Foucault 1979 CdF, Chapter 9, 14 Mar 1979

Discussion began with questions.

Q1: What is kept and what is changed in the transition from the classical and neoliberal conception of homo economicus?

Q2: Economics as focus on activity rather than process. How is the abilities-machine distinct from Marxist account?

Q3: What is the new relationship between quality and quantity in the shift to the neoliberal conception of labor?

Q4: What is the distinction between labor power and capital ability?

Q5: How does “investment” (pg. 231) allow neoliberal economists avoid the Marxist contradictions of capitalism?

Q6: Does Foucault endorse or describe neoliberalism? If it is a description, is it one of the neoliberal discourse or of reality? Or both at the same time?

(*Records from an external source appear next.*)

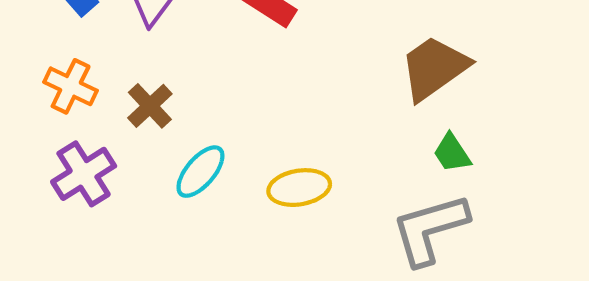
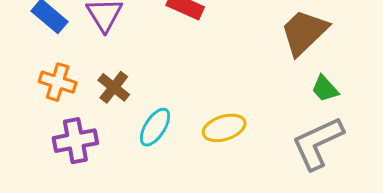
purple cross: (84, 174) -> (75, 141), turned 30

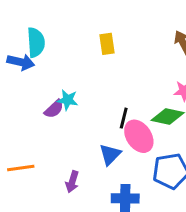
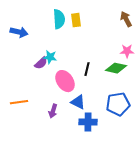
cyan semicircle: (36, 42) -> (59, 19), moved
pink ellipse: (139, 136) -> (65, 81), moved
blue triangle: (110, 154) -> (78, 102), moved, turned -49

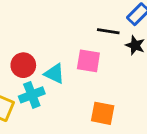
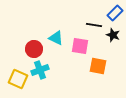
cyan triangle: (54, 74) -> (56, 38), moved
orange square: (103, 113) -> (98, 66), moved

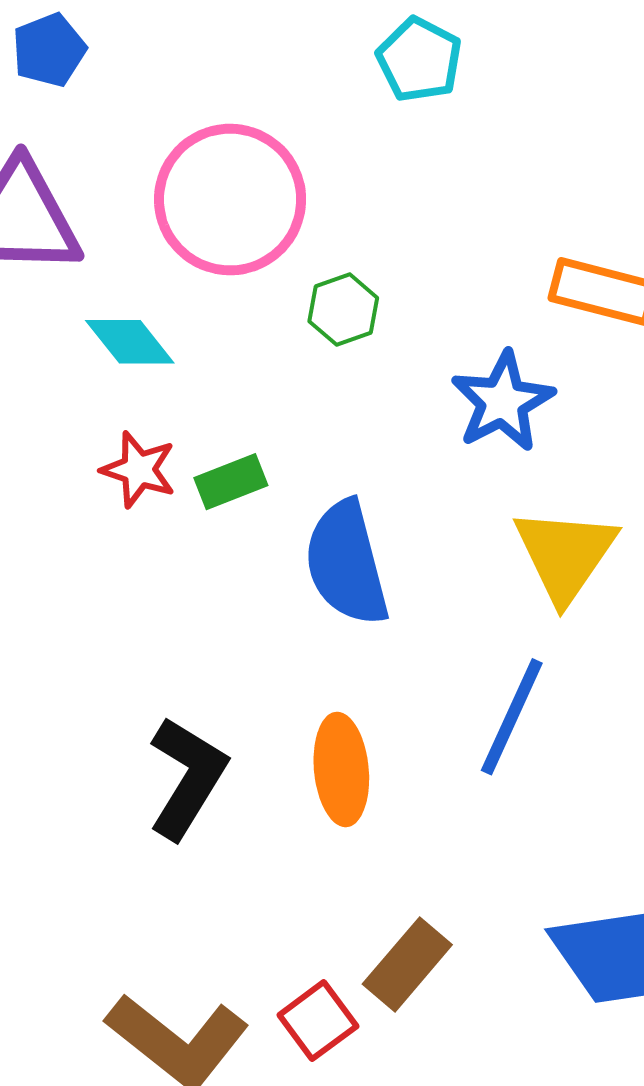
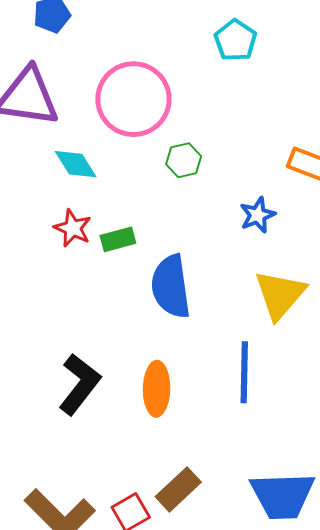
blue star: (503, 402) -> (258, 215), size x0.7
blue line: (512, 717) -> (244, 372), turned -30

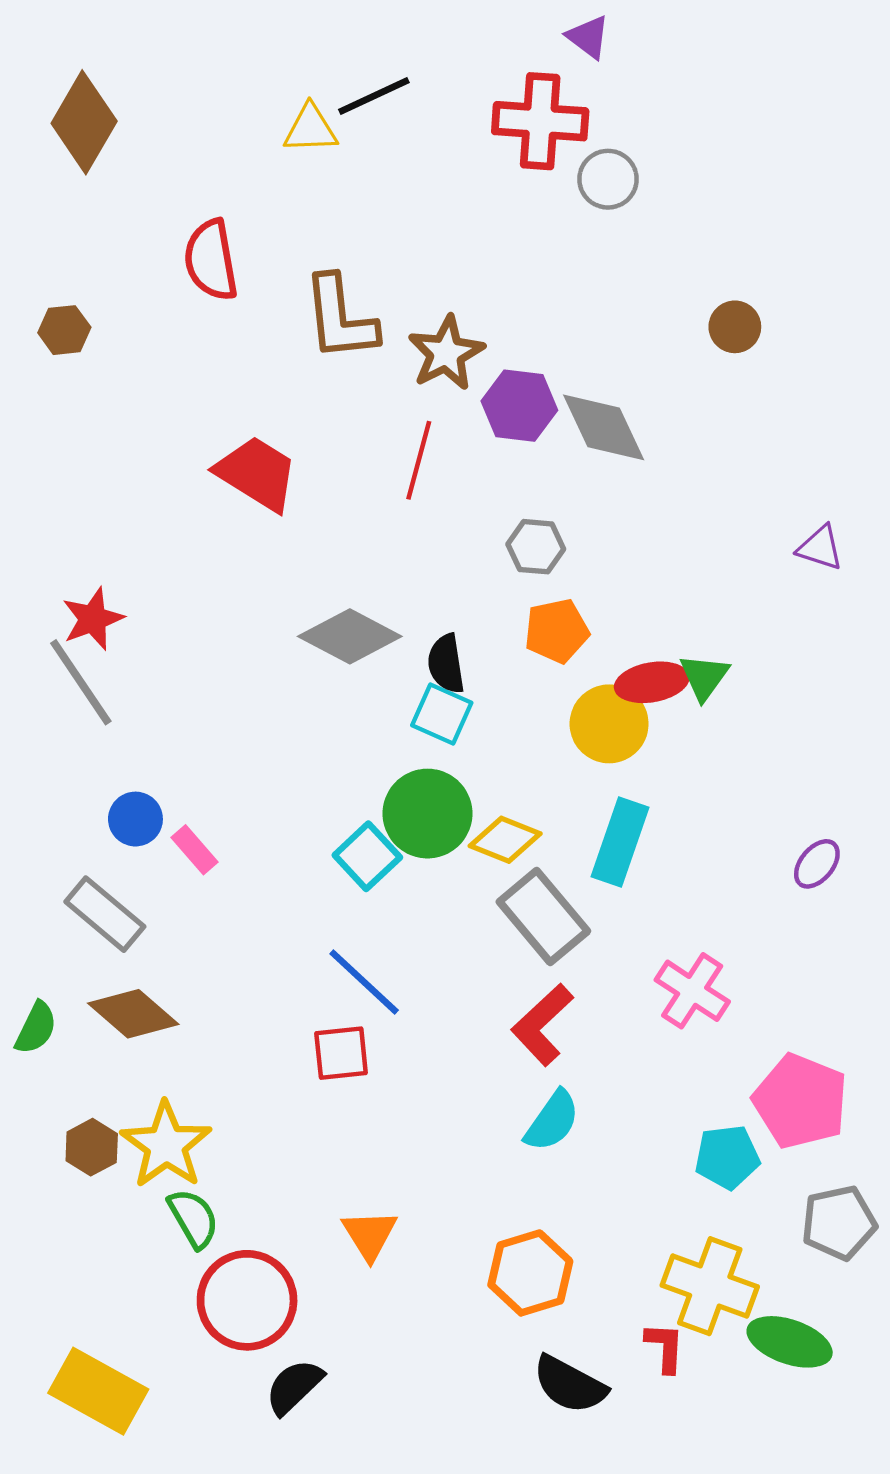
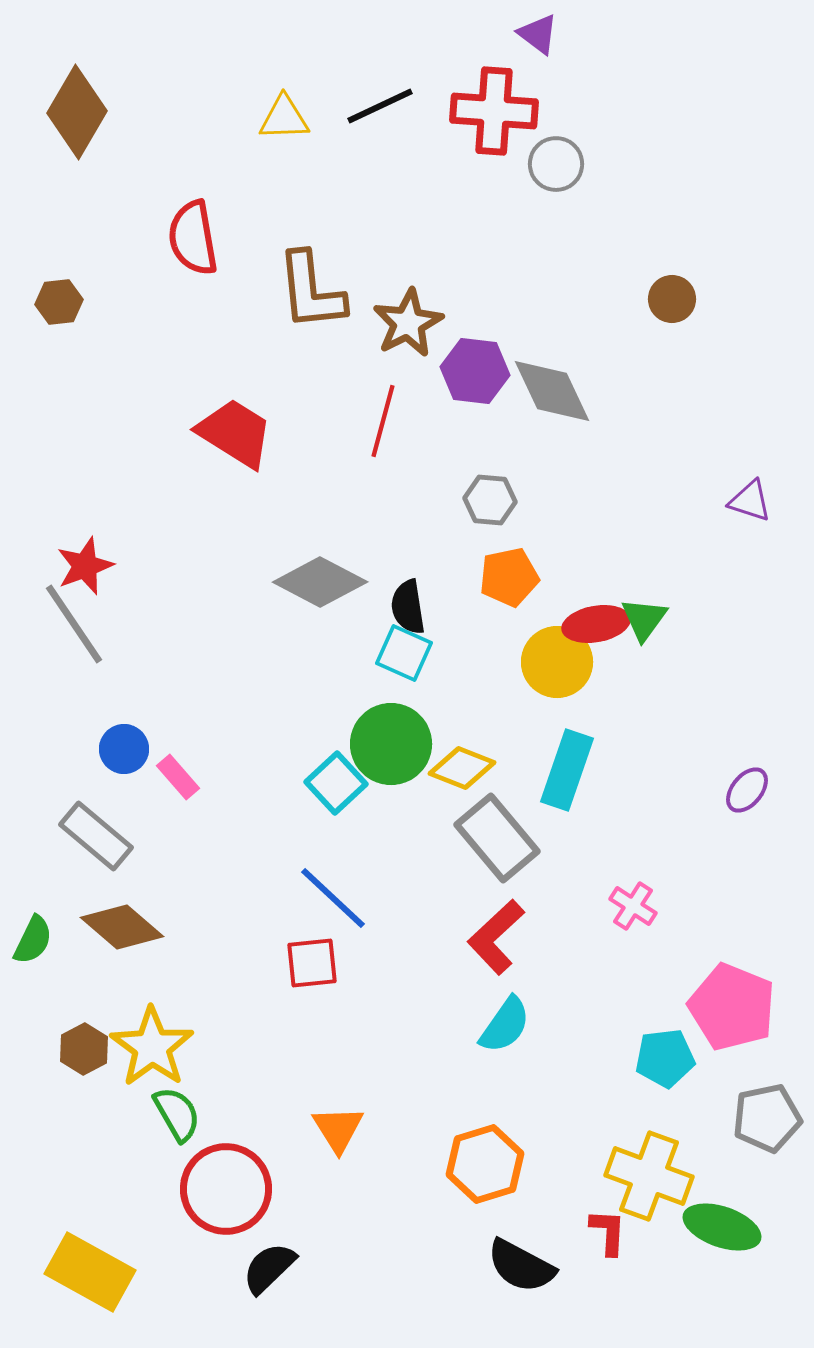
black line: (374, 96) -> (380, 106), moved
pink cross: (692, 991) -> (633, 906), size x0.7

The shift from process to activity, for Foucault, is the shift from conceptualizing labor in terms of quantifiable processes to qualitative shifts and discoveries of new sources and forms of productivity, new markets, and uses of manpower. It is suggested that the analysis of innovation (pg. 231), demonstrates that there is no necessary logic of capitalism, that neoliberals used innovation to continue to keep capitalism developing in new ways. We should also keep in mind that the deployment of the concept of innovation does not substitute a new historical determinacy.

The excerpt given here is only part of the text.